I have been teaching in HE for twenty years, and over this time both my teaching and research has naturally evolved. My roots lie in TESOL and language teacher education, and my identity and practices as a teacher have been significantly influenced by this. My MA thesis explored the roles that visuals play in language learning materials, and this initiated a life-long fascination in visual cultures and narratives, and sparked my interest in comics as a form of visual storytelling.

My current teaching is highly interdisciplinary as I lead and teach across under and postgraduate modules in creative writing, English language, media and literature and include cinema, landscape writing, intercultural communication, teacher training and, of course, comics. I developed the first (and only!) comics-specific module in the university, and the success of this has seen students apply comics and comics studies both critically and creatively in their dissertations (including a student soon to finish their comics-related PhD). I also co-curate the Graphic Brighton symposium which brings together comics scholars, creators, publishers and readers and orientates around different themes in each iteration (previous themes include comics and the local community, inclusivity and marginalised voices, war and conflict, music and comics as research method, with plans underway for 'comics and children' in 2022).
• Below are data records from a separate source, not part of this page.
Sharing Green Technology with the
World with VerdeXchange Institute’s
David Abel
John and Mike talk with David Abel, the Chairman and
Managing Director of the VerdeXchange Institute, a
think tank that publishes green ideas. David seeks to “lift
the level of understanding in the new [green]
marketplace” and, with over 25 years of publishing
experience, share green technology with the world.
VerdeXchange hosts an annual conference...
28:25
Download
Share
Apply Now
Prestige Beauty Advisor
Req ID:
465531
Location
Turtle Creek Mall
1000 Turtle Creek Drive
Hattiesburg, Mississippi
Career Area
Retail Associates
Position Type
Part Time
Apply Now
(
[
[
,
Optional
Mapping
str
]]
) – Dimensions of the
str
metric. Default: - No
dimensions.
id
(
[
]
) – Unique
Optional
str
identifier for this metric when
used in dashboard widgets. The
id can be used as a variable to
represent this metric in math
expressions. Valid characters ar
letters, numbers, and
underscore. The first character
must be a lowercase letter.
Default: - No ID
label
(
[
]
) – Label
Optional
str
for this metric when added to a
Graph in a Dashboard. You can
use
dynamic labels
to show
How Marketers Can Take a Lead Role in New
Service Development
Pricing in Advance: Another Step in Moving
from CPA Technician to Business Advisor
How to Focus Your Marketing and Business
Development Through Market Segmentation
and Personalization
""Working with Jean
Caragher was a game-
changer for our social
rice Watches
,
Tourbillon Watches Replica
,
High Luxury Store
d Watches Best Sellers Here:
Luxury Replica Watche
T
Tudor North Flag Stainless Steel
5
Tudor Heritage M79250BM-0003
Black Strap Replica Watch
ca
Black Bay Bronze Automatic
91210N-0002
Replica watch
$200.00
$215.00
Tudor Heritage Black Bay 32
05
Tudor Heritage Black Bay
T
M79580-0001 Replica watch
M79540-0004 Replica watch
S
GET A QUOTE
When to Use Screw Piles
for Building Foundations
Graphic Brighton also offers a space for students to present work, give papers  and get involved. 

As a frequent walker, I am also interested in ways that walking can be used creatively and critically within my own work, both as a way of connecting story to teller to place and as a vital part of the creative (and thinking) processes. 

I am a part-time doctoral student at Central Saint Martins, University of the Arts, London where I am doing a practice-based PhD that explores visual representations of witches in the British folk landscape, using walking and aspects of psychogeography to create an anthology of papercut comics. The creative practice-based part of my work is done through collaboration with an artist, thus enabling each story to be a negotiated construction that fuses multiple responses to the witch narratives and the walking experiences that frame them.

I am a regular speaker at comics and folk horror conferences, a member of CoRH! (Comics Research Hub) at UAL, have done a number of peer reviews for comics studies articles, been invited to do guest lectures at other UK universities, and am currently working on a co-edited collection on horror and comics.

 

Supervisory Interests

I always welcome conversations about research, and am especially interested in those that adopt and interdisciplinary approach and feature some kind of creative practice within their work. I would be delighted to supervise work around, but by no means limited to: comics studies, folklore and landscape, visual cultures, witch narratives and representations, horror in literature, film and comics and the Gothic.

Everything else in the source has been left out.